Science Moab talks to ecophysiologist Drew Peltier about how trees “remember” climate

Here on the Colorado Plateau, old-growth juniper and pinyon pine trees can live for 1,000 years. Can these ancient trees remember things that happened to them years ago?

Science Moab explored this enchanting question with Drew Peltier, an assistant professor at the University of Nevada, Las Vegas. Drew is a tree ecophysiologist interested in how climate influences tree growth in our changing world. He does this by studying what he calls “memory” in trees.

Science Moab: What do you mean when you refer to “memory” in trees?

Peltier: When I say trees have memory, it’s just an analogy. Animals obviously have memory—they have neurons and nervous systems that serve to produce the memories that you and I are familiar with.

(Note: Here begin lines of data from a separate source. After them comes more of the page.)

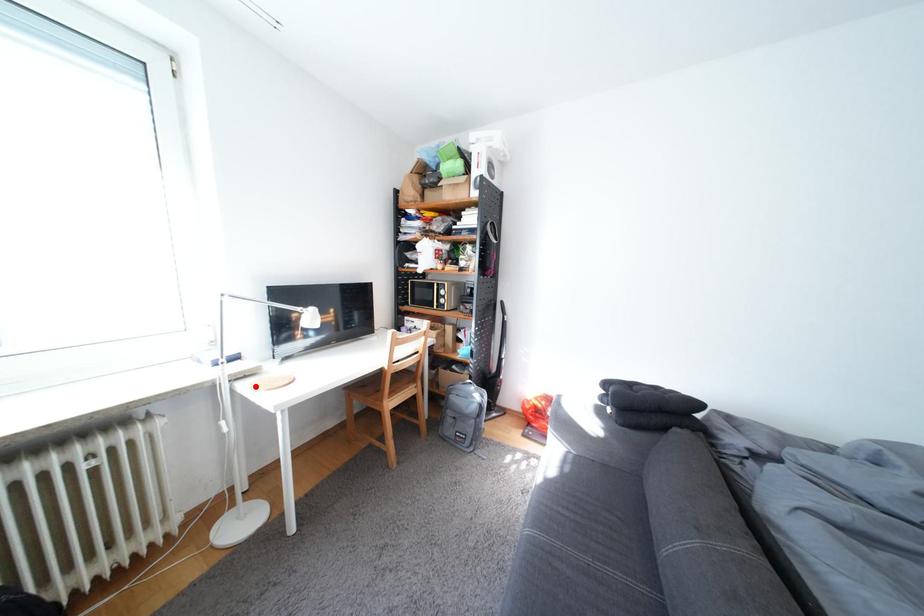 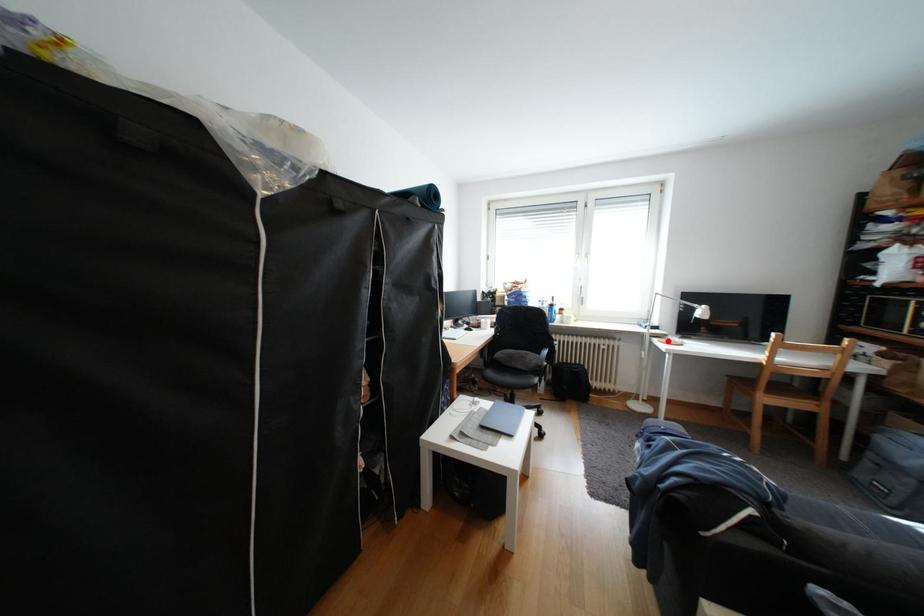 I am providing you with two images of the same scene from different viewpoints. A red point is marked on the first image and another point is marked on the second image. Is the red point in image1 aligned with the point shown in image2?

Yes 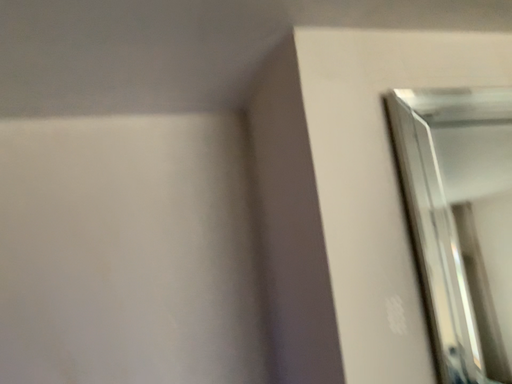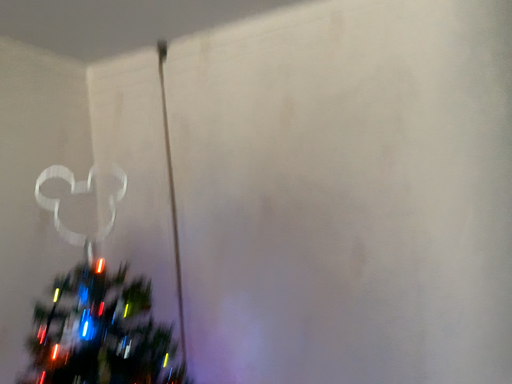 Question: How did the camera likely rotate when shooting the video?

Choices:
 (A) rotated upward
 (B) rotated downward

Answer: (B) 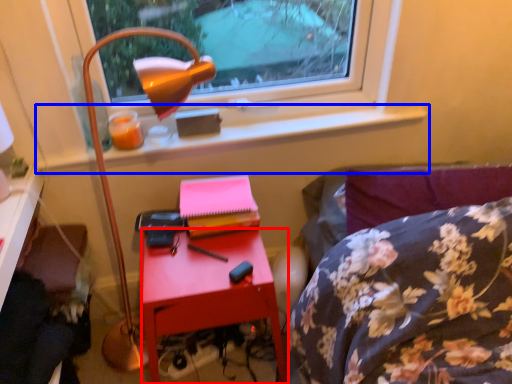 Question: Which of the following is the closest to the observer, nightstand (highlighted by a red box) or window sill (highlighted by a blue box)?

Choices:
 (A) nightstand
 (B) window sill

Answer: (A) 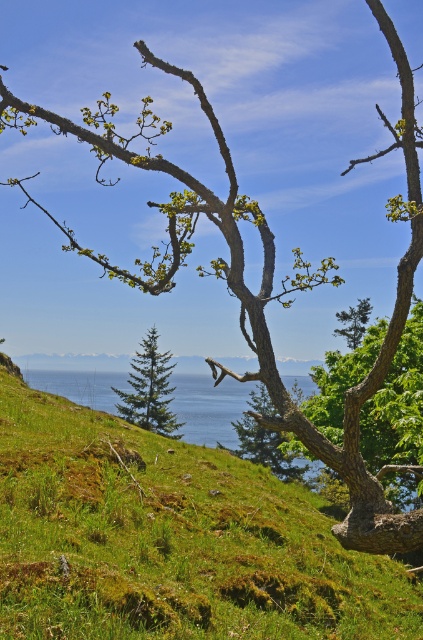 From the picture: Who is more distant from viewer, (222, 428) or (257, 440)?

The point (222, 428) is more distant.

Consider the image. How far apart are blue water at center and green leafy tree at center?

blue water at center is 9.04 feet away from green leafy tree at center.

Is point (41, 381) farther from viewer compared to point (257, 426)?

Yes, point (41, 381) is farther from viewer.

Locate an element on the screen. blue water at center is located at coordinates (208, 406).

Between green mossy hillside at center and green leafy tree at center, which one is positioned lower?

green leafy tree at center is lower down.

Who is more distant from viewer, (x=88, y=476) or (x=247, y=456)?

Positioned behind is point (x=247, y=456).

Locate an element on the screen. green mossy hillside at center is located at coordinates tap(170, 540).

Is the position of green matte evergreen tree at center more distant than that of green matte tree at center?

No, it is in front of green matte tree at center.

Find the location of `green matte evergreen tree at center`. green matte evergreen tree at center is located at coordinates (150, 388). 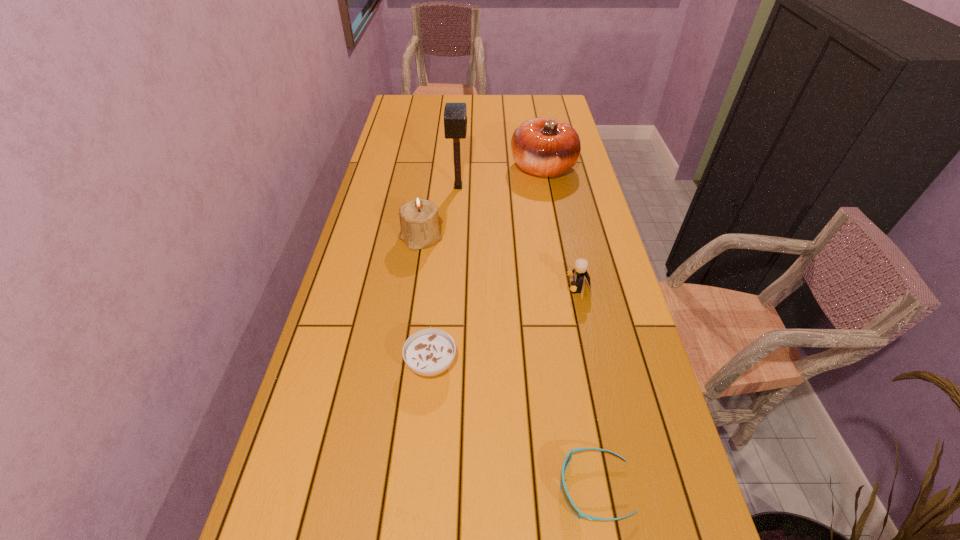 Identify the location of the tallest object. (455, 117).

Identify the location of pumpkin. (545, 147).

Locate an element on the screen. The image size is (960, 540). candle_holder is located at coordinates (419, 222).

What are the coordinates of `the third shortest object` in the screenshot? It's located at [581, 265].

The width and height of the screenshot is (960, 540). What are the coordinates of `Lego` in the screenshot? It's located at (581, 265).

This screenshot has height=540, width=960. I want to click on soup bowl, so click(x=428, y=352).

Find the location of `the second nearest object`. the second nearest object is located at coordinates point(428,352).

In order to click on the shortest object in this screenshot , I will do `click(568, 457)`.

The image size is (960, 540). Identify the location of the nearest object. (568, 457).

You are a GUI agent. You are given a task and a screenshot of the screen. Output one action in this format:
    pyautogui.click(x=<x>, y=<y>)
    Task: Click on the free location located 0.220m on the left of the mallet
    The image size is (960, 540).
    Given the screenshot: What is the action you would take?
    pyautogui.click(x=387, y=187)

But trees are such long-lived, complex organisms that it really is a useful word to use to describe the slow, progressive way in which trees respond to their environment over years and decades and centuries. 

Science Moab: What are some of the things you are working on, in terms of studying tree growth and how trees respond to their environment?

Peltier: Some people are familiar with what we call dendrochronology, which is the science of using tree rings to study past climates and environments. Tree rings can be used to study all sorts of things about the past: rain, droughts, heatwaves, volcanoes, fires, even salmon runs in the Pacific Northwest. Tree rings are a really powerful tool that can even tell us about our own human history in the Southwest. A new branch of tree science is dendroecology, which is using tree rings to study ecosystems and [the biology of the] trees themselves. This is the work that I do. One interesting thing to come out of this study is the finding of so-called “drought legacies,” which are examples of the “memory” phenomenon that I’m talking about. Every time we have a really extreme drought in the southwestern US, tree rings show that for multiple years. If you look two, three, four, or five years after that extreme drought event, oftentimes trees will show less growth than normal. So, they “remember” that drought event for multiple years.

What we see—and it’s very clear—is that those extreme drought events are happening more often. The concern here is that if we have all these trees on the landscape that are recovering from a drought that happened one or two years ago, and we have another drought in quick succession, how does that influence trees’ ability to be resilient to that drought event? Are they more likely to experience mortality, to die? 

Science Moab: What methods are you using to study this?

Peltier: Using tree rings to understand how trees are processing and responding to their environment is what we do and what I’m really interested in. In the Southwest, we have all sorts of tree ring records from a century of collecting tree rings all over [the region] and those are really useful because they capture all this environmental variation. We can look at correlations between tree ring width and climate extremes. We use those large datasets to produce complicated statistical models that quantify this memory.

The other thing that we do is go out and measure things about trees while they’re experiencing these drought events. There are lots of different examples, but probably the most interesting one is the concept of carbon reserves. Essentially, carbon reserves are stores of products from past photosynthesis. Just like animals store fat, plants and trees store sugars for a very long time. One [way] tree memory might work is that trees use their stores of things like these sugars that they took in from the atmosphere many years ago to support their growth and metabolism during times of stress, like a drought. 

Science Moab: Have you applied some of these methods in the Southwest?

Peltier:  We’ve studied this all over the Colorado Plateau, specifically in trembling aspen and two-needle pinyon pine. Aspen trees in southern Utah had on the order of 20-year-old carbon reserves in their deepest tree rings. Pinyon pine in central New Mexico, similarly, had on the order of 20-year-old carbon reserves. We can also see that those reserves are used by the trees in certain circumstances that are relevant to the things that we’re thinking about in terms of climate change, like extreme drought.

Science Moab: What are some of your research ambitions? What do you want to study next in the Southwest?

Peltier: One thing that we would like to do is work in some of the “sky island” ecosystems across Nevada to understand how trees are experiencing and responding to climate change, and to have some predictions about how they will be able to respond in the future. The key to that is not just having tree ring data, but also collecting lots of other physiological data about these trees over long periods of time. One of the things that we’re interested in is understanding how much water each tree is able to move from its roots to the atmosphere, if that’s changing, and how difficult it is for trees to do that. We call this water potential. Another goal of ours is trying to understand which conditions lead to really good tree growth and which don’t, when those conditions happen, and how those conditions interact with phenology, or the seasons. By putting all those things together, we hope to have a really holistic view of how tree growth works in our dry southwestern forest ecosystems.